Institut für Genomforschung und Systembiologie, Centrum für Biotechnologie, Universität Bielefeld, D-33615 Bielefeld, Germany.
BMC Genomics. 2010 Jan 7;11:12. doi: 10.1186/1471-2164-11-12.
Zinc is considered as an essential element for all living organisms, but it can be toxic at large concentrations. Bacteria therefore tightly regulate zinc metabolism. The Cg2502 protein of Corynebacterium glutamicum was a candidate to control zinc metabolism in this species, since it was classified as metalloregulator of the zinc uptake regulator (Zur) subgroup of the ferric uptake regulator (Fur) family of DNA-binding transcription regulators.
The cg2502 (zur) gene was deleted in the chromosome of C. glutamicum ATCC 13032 by an allelic exchange procedure to generate the zur-deficient mutant C. glutamicum JS2502. Whole-genome DNA microarray hybridizations and real-time RT-PCR assays comparing the gene expression in C. glutamicum JS2502 with that of the wild-type strain detected 18 genes with enhanced expression in the zur mutant. The expression data were combined with results from cross-genome comparisons of shared regulatory sites, revealing the presence of candidate Zur-binding sites in the mapped promoter regions of five transcription units encoding components of potential zinc ABC-type transporters (cg0041-cg0042/cg0043; cg2911-cg2912-cg2913), a putative secreted protein (cg0040), a putative oxidoreductase (cg0795), and a putative P-loop GTPase of the COG0523 protein family (cg0794). Enhanced transcript levels of the respective genes in C. glutamicum JS2502 were verified by real-time RT-PCR, and complementation of the mutant with a wild-type zur gene reversed the effect of differential gene expression. The zinc-dependent expression of the putative cg0042 and cg2911 operons was detected in vivo with a gfp reporter system. Moreover, the zinc-dependent binding of purified Zur protein to double-stranded 40-mer oligonucleotides containing candidate Zur-binding sites was demonstrated in vitro by DNA band shift assays.

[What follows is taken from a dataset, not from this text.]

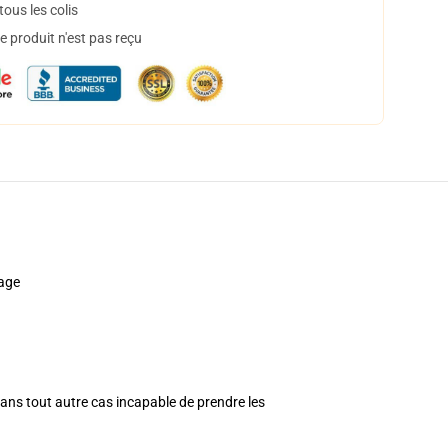
ous les colis
 produit n'est pas reçu
sage
dans tout autre cas incapable de prendre les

Whole-genome expression profiling and DNA band shift assays demonstrated that Zur directly represses in a zinc-dependent manner the expression of nine genes organized in five transcription units. Accordingly, the Zur (Cg2502) protein is the key transcription regulator for genes involved in zinc homeostasis in C. glutamicum.

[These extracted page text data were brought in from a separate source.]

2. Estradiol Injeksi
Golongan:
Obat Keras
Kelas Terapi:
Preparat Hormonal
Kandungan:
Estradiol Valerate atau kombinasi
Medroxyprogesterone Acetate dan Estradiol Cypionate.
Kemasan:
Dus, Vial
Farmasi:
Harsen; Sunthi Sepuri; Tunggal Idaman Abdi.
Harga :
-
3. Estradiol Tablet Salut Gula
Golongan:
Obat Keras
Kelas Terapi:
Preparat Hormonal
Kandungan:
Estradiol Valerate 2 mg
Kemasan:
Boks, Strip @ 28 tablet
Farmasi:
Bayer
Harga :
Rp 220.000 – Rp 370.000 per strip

锌被认为是所有生物的必需元素,但在高浓度下也可能有毒。因此,细菌严格控制锌的代谢。谷氨酸棒杆菌的 Cg2502 蛋白是控制该物种锌代谢的候选蛋白,因为它被归类为铁摄取调节剂(Fur)家族 DNA 结合转录调节剂中锌摄取调节剂(Zur)亚组的金属调节剂。
通过等位基因交换程序,在谷氨酸棒杆菌 ATCC 13032 的染色体中删除了 cg2502(zur)基因,生成了 zur 缺陷突变体谷氨酸棒杆菌 JS2502。比较谷氨酸棒杆菌 JS2502 与野生型菌株的全基因组 DNA 微阵列杂交和实时 RT-PCR 检测到 18 个基因在 zur 突变体中表达增强。表达数据与共享调控位点的跨基因组比较结果相结合,揭示了映射的五个潜在锌 ABC 型转运体(cg0041-cg0042/cg0043;cg2911-cg2912-cg2913)、一种假定分泌蛋白(cg0040)、一种假定氧化还原酶(cg0795)和 COG0523 蛋白家族的假定 P 环 GTPase(cg0794)的转录单元编码组件的候选 Zur 结合位点的存在。通过实时 RT-PCR 验证了相应基因在谷氨酸棒杆菌 JS2502 中的转录水平增强,并用野生型 zur 基因互补突变体逆转了差异基因表达的影响。用 GFP 报告系统在体内检测到假定的 cg0042 和 cg2911 操纵子的锌依赖性表达。此外,通过 DNA 带迁移分析体外证明了纯化的 Zur 蛋白与包含候选 Zur 结合位点的双链 40 -mer 寡核苷酸的锌依赖性结合。
全基因组表达谱分析和 DNA 带迁移分析表明,Zur 以锌依赖性方式直接抑制五个转录单元中九个基因的表达。因此,Zur(Cg2502)蛋白是谷氨酸棒杆菌中参与锌稳态的基因的关键转录调节剂。